Some days dreams arrived by the hundreds, and it took Barrett hours just to read through them all. She began to note themes and similarities, which she later explored through statistical and linguistic analysis. Women, who according to other studies experienced more job loss and more pandemic stress than men, also saw their dreams change more: Their levels of anxiety, sadness and anger were much higher than the prepandemic dreams with which Barrett compared her new sample. (Women also had most of the anxiety dreams about home-schooling.) And the dreams of the sick, as is common when the body is fighting a fever, were the most bizarre and yet the most verisimilar of all — vivid-but-strange hallucinations that made it difficult to separate sleep from waking life. A Covid patient named Peter Fisk described feeling wide awake, curled up in bed and thinking fondly back to his days of living in a cozy den in a riverbank. “But then,” he wrote, “it occurred to me that I had never actually done that. I was having false memories of being an otter.”

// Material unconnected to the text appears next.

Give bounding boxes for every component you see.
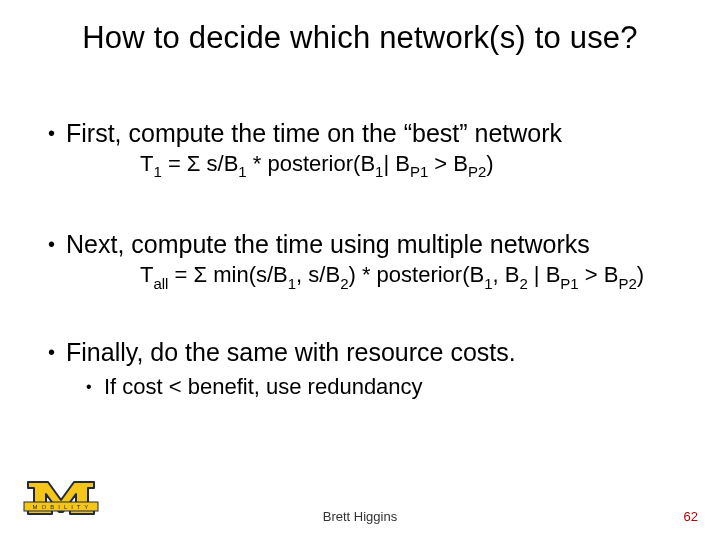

As was the case with post-9/11 dreams, the most affected dreamers were those living closest to trauma. More than 600 health care workers sent in dreams, which Barrett recognized as often the same story, told with small variations: “There’s a critically ill patient in their care, something is not working and the patient is dying. They feel desperately responsible and yet have no control over death.” Research has shown that the dreams of trauma victims often start by replaying the traumatic event in great detail, but over time they often incorporate more and more new elements and story lines, blunting the emotion of the original dream. (Some therapists encourage this evolution, coaching patients to imagine, and then to try to dream, more empowering endings to their traumas.) In cases of post-traumatic stress disorder, however, this process seems to break down; the classic PTSD nightmare is a realistic, flashbacklike trauma that repeats again and again with few alterations.